Знаешь, это похоже на сумасшествие,

Холодные, острые льдинки шторма отчаяния,

Как горько окончилось долгое путешествие -

Жизнью разбитой, в мире чужом скитанием.

Знаешь, это похоже на смерть, крохотную, карманную,

На момент постепенной дремоты, перехода из яви в сон,

Голова, такая пустая, будто стеклянная…

Все вокруг как какой-то безумный карточный кон!

Помоги мне поставить шалашик в холодной пустыне,

Помоги мне собраться и снова разжечь огонь.

Я всегда буду вместо молитв повторять твое имя,

В надежде, что ты однажды протянешь ко мне ладонь.

Некто

За ворох нелепых ошибок молю, прости.

Верю, ты будешь и дальше меня вести

При солнечном свете и в сумраке фонарей,

По трудным дорогам и перепутьям дверей.

Пусть твое имя меняется каждый раз,

Пусть мои лица тоже не постоянны,

Простая улыбка в насмешливой нежности фраз

Позволит узнать тебя через года и туманы.
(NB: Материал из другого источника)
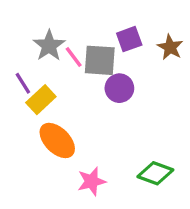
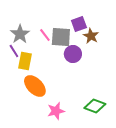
gray star: (49, 46) -> (20, 34), moved
brown star: (170, 47) -> (91, 36), moved
yellow rectangle: (41, 100) -> (25, 61), turned -36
Я уверенно шагаю в плотную тьму, незримая дверь за моей спиной мгновенно захлопывается и исчезает, оставляя под пальцами холод влажного камня. Стена. Глаза постепенно привыкают к густому мраку, выуживая обрывки реальности, впереди – лишь грязный переулок, настолько узкий, что если развести руки, упрешься ладонями в стены высоких старинных домов. Неба не видно. Кажется, крыши смыкаются где-то над головой. Мне действительно страшно. Вечно так продолжаться не может, верно? Решив, что вижу достаточно, я делаю робкий шажок вперед, прощупывая мыском сапога корявую поверхность – не упасть бы.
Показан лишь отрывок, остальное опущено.